[Dataset entries]
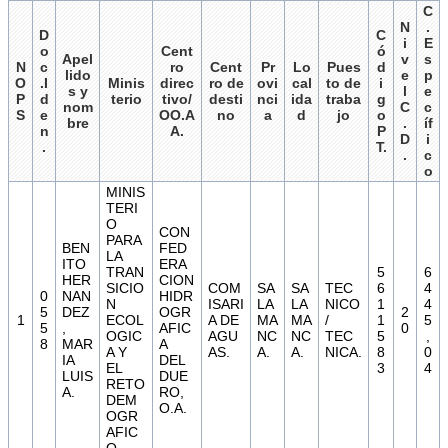
C
N
.
D
C
i
E
o
Cent
ó
Apel
v
s
N
c
ro
Cent
Pr
Lo
Pues
d
lido
e
p
O
.I
Minis
direc
ro de
ovi
cal
to de
i
s y
l
e
P
d
terio
tivo/
desti
nci
ida
traba
g
nom
C
c
S
e
OO.A
no
a
d
jo
o
bre
.
íf
n
A.
P
D
i
.
T.
.
c
o
MINIS
TERI
O
CON
PARA
BEN
FED
LA
ITO
ERA
TRAN
5
6
HER
CION
SICIO
COM
SA
SA
TEC
6
4
0
NAN
HIDR
N
ISARI
LA
LA
NICO
1
4
5
DEZ
OGR
2
1
ECOL
A DE
MA
MA
/
1
5
5
,
AFIC
0
OGIC
AGU
NC
NC
TEC
5
,
8
MAR
A
A Y
AS.
A.
A.
NICA.
8
0
IA
DEL
EL
3
4
LUIS
DUE
RETO
A.
RO,
DEM
O.A.
OGR
AFIC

### EXERCISE AIM
Any pictures should be dropped; transcribe the rest of the records above exactly.

### SOLUTION TO THE EXERCISE
C
N
.
D
C
i
E
o
Cent
ó
Apel
v
s
N
c
ro
Cent
Pr
Lo
Pues
d
lido
e
p
O
.I
Minis
direc
ro de
ovi
cal
to de
i
s y
l
e
P
d
terio
tivo/
desti
nci
ida
traba
g
nom
C
c
S
e
OO.A
no
a
d
jo
o
bre
.
íf
n
A.
P
D
i
.
T.
.
c
o
MINIS
TERI
O
CON
PARA
BEN
FED
LA
ITO
ERA
TRAN
5
6
HER
CION
SICIO
COM
SA
SA
TEC
6
4
0
NAN
HIDR
N
ISARI
LA
LA
NICO
1
4
5
DEZ
OGR
2
1
ECOL
A DE
MA
MA
/
1
5
5
,
AFIC
0
OGIC
AGU
NC
NC
TEC
5
,
8
MAR
A
A Y
AS.
A.
A.
NICA.
8
0
IA
DEL
EL
3
4
LUIS
DUE
RETO
A.
RO,
DEM
O.A.
OGR
AFIC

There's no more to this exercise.